LA DELGADA LINEA ROJA. Quise estar con algunos de sus discípulos, muchos de ellos ya veteranos, Cinturones Negro y, sobre todo amigos, aprovechando que Ferni y, previamente Geli, me lo habían sugerido. Justamente hace una semana de la muerte de su padre y en el Polideportivo de La Felguera, Fernando asiste a un entrenamiento con siete judokas experimentados, algunos de más de cuarenta años de edad. Les dice el motivo de por qué estoy allí y, todos, me allanan el camino y me hablan del Maestro. Sin más preámbulos, Miguel Angel toma la palabra: “Es difícil separar a Fernando persona de Fernando maestro. Es algo muy sutil. Para obtener nuestro cinturón negro entrenamos durante un año con él, cuando nos había dicho que era muy fácil. El reconocimiento llegó sin problemas, casi sin darnos cuenta. Uno no se daba cuenta que estaba aprendiendo, y sin embargo era así.
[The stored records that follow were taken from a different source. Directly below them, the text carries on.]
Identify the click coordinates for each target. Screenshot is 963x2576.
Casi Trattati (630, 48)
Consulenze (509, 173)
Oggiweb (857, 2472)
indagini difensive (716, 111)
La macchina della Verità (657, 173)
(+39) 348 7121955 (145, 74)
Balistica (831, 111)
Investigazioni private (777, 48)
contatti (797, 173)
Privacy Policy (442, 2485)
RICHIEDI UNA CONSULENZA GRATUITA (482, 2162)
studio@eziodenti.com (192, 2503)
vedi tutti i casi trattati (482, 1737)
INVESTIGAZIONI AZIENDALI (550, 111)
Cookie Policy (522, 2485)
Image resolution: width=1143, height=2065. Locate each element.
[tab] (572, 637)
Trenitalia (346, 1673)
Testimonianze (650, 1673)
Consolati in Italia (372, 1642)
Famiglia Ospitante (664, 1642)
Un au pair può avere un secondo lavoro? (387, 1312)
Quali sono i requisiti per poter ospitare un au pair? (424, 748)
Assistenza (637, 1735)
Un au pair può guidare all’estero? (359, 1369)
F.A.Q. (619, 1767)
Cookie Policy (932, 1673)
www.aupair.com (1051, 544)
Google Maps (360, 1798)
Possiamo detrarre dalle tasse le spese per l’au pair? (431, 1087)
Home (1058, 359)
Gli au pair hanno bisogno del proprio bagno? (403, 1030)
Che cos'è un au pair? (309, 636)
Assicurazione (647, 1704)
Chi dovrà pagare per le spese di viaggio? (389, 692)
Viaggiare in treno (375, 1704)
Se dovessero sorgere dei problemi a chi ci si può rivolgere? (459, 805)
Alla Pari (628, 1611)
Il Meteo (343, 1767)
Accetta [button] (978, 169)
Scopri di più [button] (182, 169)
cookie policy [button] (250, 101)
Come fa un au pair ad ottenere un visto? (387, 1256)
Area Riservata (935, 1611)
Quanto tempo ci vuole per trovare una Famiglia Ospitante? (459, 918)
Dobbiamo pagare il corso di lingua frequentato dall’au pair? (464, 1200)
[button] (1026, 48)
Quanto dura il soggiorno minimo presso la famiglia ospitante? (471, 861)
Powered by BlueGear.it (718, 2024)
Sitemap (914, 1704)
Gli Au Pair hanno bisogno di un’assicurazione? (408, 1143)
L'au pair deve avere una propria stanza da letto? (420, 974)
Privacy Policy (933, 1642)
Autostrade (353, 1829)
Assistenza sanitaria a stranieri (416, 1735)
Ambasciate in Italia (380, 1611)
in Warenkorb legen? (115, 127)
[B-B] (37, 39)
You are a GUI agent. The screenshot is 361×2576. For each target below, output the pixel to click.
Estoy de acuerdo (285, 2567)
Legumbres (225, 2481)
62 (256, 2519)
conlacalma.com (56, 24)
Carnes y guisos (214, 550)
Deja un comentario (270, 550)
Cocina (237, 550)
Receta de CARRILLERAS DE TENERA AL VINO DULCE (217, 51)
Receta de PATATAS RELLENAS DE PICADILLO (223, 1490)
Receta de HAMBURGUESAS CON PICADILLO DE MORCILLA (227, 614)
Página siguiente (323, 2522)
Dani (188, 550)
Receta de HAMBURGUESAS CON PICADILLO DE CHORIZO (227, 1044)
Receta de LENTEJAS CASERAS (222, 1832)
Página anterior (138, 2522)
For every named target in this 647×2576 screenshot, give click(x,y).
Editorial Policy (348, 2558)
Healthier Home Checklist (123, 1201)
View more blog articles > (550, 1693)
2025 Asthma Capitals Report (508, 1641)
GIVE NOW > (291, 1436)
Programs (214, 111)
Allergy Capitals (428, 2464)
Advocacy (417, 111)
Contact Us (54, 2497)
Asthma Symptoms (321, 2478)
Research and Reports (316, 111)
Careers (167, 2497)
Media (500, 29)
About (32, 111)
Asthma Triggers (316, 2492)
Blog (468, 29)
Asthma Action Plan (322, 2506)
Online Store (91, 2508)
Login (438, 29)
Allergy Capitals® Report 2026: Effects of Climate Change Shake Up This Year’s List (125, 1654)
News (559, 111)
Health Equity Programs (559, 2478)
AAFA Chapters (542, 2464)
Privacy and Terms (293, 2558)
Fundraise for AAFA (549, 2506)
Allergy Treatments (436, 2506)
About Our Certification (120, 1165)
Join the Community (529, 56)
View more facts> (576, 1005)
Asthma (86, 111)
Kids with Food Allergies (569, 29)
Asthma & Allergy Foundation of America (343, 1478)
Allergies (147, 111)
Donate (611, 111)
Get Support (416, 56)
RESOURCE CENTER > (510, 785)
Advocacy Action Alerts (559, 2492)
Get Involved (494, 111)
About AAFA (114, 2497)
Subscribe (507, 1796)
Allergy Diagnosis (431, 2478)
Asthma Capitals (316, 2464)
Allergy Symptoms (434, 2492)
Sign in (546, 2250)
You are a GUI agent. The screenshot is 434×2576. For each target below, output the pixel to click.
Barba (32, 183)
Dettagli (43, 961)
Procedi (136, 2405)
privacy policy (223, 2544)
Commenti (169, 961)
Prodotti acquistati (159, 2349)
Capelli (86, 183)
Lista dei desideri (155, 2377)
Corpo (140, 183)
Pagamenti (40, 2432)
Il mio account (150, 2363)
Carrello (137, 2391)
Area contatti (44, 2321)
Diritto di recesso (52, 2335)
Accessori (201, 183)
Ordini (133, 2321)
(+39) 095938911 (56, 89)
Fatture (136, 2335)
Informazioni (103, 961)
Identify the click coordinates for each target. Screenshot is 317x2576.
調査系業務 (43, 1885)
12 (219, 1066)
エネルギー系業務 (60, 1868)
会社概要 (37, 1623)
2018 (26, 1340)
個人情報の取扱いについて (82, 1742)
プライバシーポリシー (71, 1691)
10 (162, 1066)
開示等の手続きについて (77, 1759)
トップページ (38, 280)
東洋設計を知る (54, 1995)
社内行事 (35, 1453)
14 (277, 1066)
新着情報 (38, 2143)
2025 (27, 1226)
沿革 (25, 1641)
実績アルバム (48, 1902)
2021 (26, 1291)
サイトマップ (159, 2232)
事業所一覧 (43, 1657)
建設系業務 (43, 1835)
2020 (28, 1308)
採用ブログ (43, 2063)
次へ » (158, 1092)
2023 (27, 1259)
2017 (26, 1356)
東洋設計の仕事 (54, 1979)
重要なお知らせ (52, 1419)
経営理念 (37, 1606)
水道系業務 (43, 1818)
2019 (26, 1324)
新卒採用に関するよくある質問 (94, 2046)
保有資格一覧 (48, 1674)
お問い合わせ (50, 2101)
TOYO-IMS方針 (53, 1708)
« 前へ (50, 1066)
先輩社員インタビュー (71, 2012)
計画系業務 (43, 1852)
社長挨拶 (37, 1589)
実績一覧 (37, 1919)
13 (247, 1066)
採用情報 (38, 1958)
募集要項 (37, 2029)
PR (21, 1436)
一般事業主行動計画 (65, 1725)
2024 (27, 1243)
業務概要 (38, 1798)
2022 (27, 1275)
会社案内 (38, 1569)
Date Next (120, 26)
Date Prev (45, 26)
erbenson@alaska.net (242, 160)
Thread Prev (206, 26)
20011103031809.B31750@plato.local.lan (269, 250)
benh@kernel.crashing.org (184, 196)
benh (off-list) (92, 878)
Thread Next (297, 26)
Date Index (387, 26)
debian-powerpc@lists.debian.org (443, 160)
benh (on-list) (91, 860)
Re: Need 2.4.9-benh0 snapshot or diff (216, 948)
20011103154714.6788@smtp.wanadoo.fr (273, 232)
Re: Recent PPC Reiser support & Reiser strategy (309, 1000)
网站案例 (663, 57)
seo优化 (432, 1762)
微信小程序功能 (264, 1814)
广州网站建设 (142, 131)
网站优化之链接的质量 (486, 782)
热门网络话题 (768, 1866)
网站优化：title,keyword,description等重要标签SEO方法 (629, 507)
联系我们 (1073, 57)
Fernando era padre, maestro, compañero y amigo. Esa sutileza solo puede darse en alguien que sea un gran profesional y una gran persona. Es muy complicado ser amigo y profesor. Es difícil”. Juan Ignacio (Cachupa para los amigos) conocía al maestro desde hace seis años y dice que le llamaba la atención su trato con los críos. Tan pronto les gritaba como estaba dándoles caricias. Incluso sus compañeros de sauna, no de judo, le echan de menos. Dejó una falta muy grande. Fernando tenía “algo”, era un Gran Maestro. Iván cuenta que tenía un concepto muy siciliano de los de él. Intentaba siempre que mejorase. Me animaba a los cursos para entrenador, insistía en mi progreso. Los suyos era los suyos y, además, intocables. Fernando no pasaba desapercibido en ningún sitio. Rudy Laruta es boliviano y tiene cincuenta años. Dice que es una satisfacción por partida doble, porque él combinaba el sustrato filosófico de la práctica del judo con la amistad. Ver el judo de una manera seria, pero también como una diversión. Yo lo voy a extrañar mucho.

Pueden decirse más cosas sobre Fernando Fernández, el Maestro, pero en el pequeño espacio del que disponemos no vamos a hacer más comentarios. Su currículo, sus amigos, sus desvelos y la multitud de personas que asistieron a su funeral hablan por sí solos.

Gracias a Enrique Blanco de Cuencas Mineras Televisión, a Juan León Quirós y a Geli de los “Delfos”, a los discípulos de Fernando en el Poli de La Felguera y, sobre todo, a su hijo “Ferni” por haber hecho posible que haya sentido al Maestro en propia piel, como si le conociera de toda la vida. Sin haberle conocido.